Just comparing what programs we might share in common to determine a pattern.

I have those same events but I believe this is normal. It looks to me that windows is doing a security audit to see if any of your accounts have blank passwords which could be a security risk. It checks my Admin and Guest accounts which do have passwords and the event says "Audit success". I would think that if you have a blank password on an account it would raise an event to let you know.

Jim

Unfortunately, that's not the case. I just enabled my guest account w/ no password, rebooted and the same event showed back up, just like always with no failed audits or warnings about vulnerable accounts of any kind.

 

[DrHaze]

It's definitely not normal. Read back a few replies. 61 times in what? Hundreds in weeks?
Windows 8 Event ID 4797 in Security Log
Microsoft people don't reply...

 

[vram]

It's definitely not normal. Read back a few replies. 61 times in what? Hundreds in weeks?
Windows 8 Event ID 4797 in Security Log
Microsoft people don't reply...

Have you by chance started a discussion about this over @ Avast's forum? Kaspersky still hasn't responded too me.

 

[DrHaze]

I will start one in a few minutes..in the avast forum

here is the link

http://forum.avast.com/index.php?topic=114119.0

 

[DrHaze]

Windows 8 Event ID 4797 in Security Log

one guy says it's a root kit

Both Of my PC's with 4797 came back clean with the malwarebytes anti root kit utility

 

[vram]

Windows 8 Event ID 4797 in Security Log

one guy says it's a root kit

Both Of my PC's with 4797 came back clean with the malwarebytes anti root kit utility

MBAR says system is clean. Autoruns also indicates there are no App_init DLLs.

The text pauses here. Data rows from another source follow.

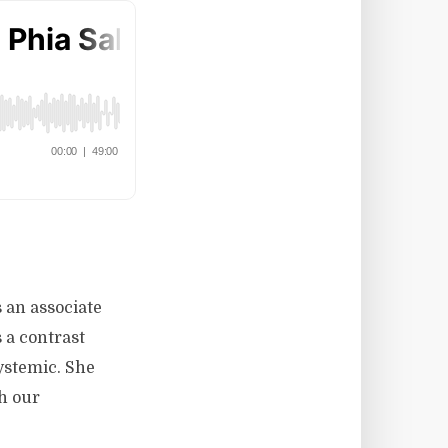
 an associate
 a contrast
systemic. She
h our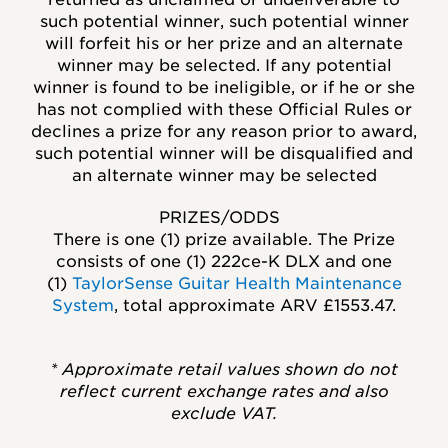
such potential winner, such potential winner
will forfeit his or her prize and an alternate
winner may be selected. If any potential
winner is found to be ineligible, or if he or she
has not complied with these Official Rules or
declines a prize for any reason prior to award,
such potential winner will be disqualified and
an alternate winner may be selected
PRIZES/ODDS
There is one (1) prize available. The Prize
consists of one (1)
222ce-K DLX
and one
(1)
TaylorSense Guitar Health Maintenance
System
,
total approximate ARV
£1553.47.
* Approximate retail values shown do not
reflect current exchange rates and also
exclude VAT.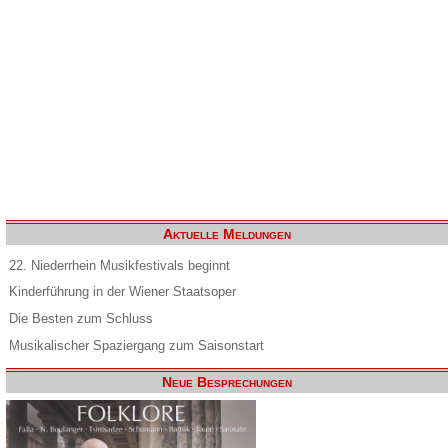
Aktuelle Meldungen
22. Niederrhein Musikfestivals beginnt
Kinderführung in der Wiener Staatsoper
Die Besten zum Schluss
Musikalischer Spaziergang zum Saisonstart
Neue Besprechungen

I sent an email directly to Kaspersky Support hoping they will respond. They're about 3 days away from me re-imaging my PC.

 

[WiFi Ed]

MBAR found nothing on my PC's either.

I'm thinking we're going to find out it's just Windows being well, you know, Windows.
:huh:

 

[vram]

MBAR found nothing on my PC's either.

I'm thinking we're going to find out it's just Windows being well, you know, Windows.
:huh:

I remain skeptical as well. I hope you're right.

 

[DrHaze]

Yea is this a new feature that even Microsoft won't comment on in their own forums...
61 times..hundreds in weeks? My moms windows 8 home is even doing it. It's definitely solely related to windows 8 that i can see any Windows 7 users out there with 4797's??????????
I checked Dad's Windows 7 Home Premium. Not a single 4797 in it.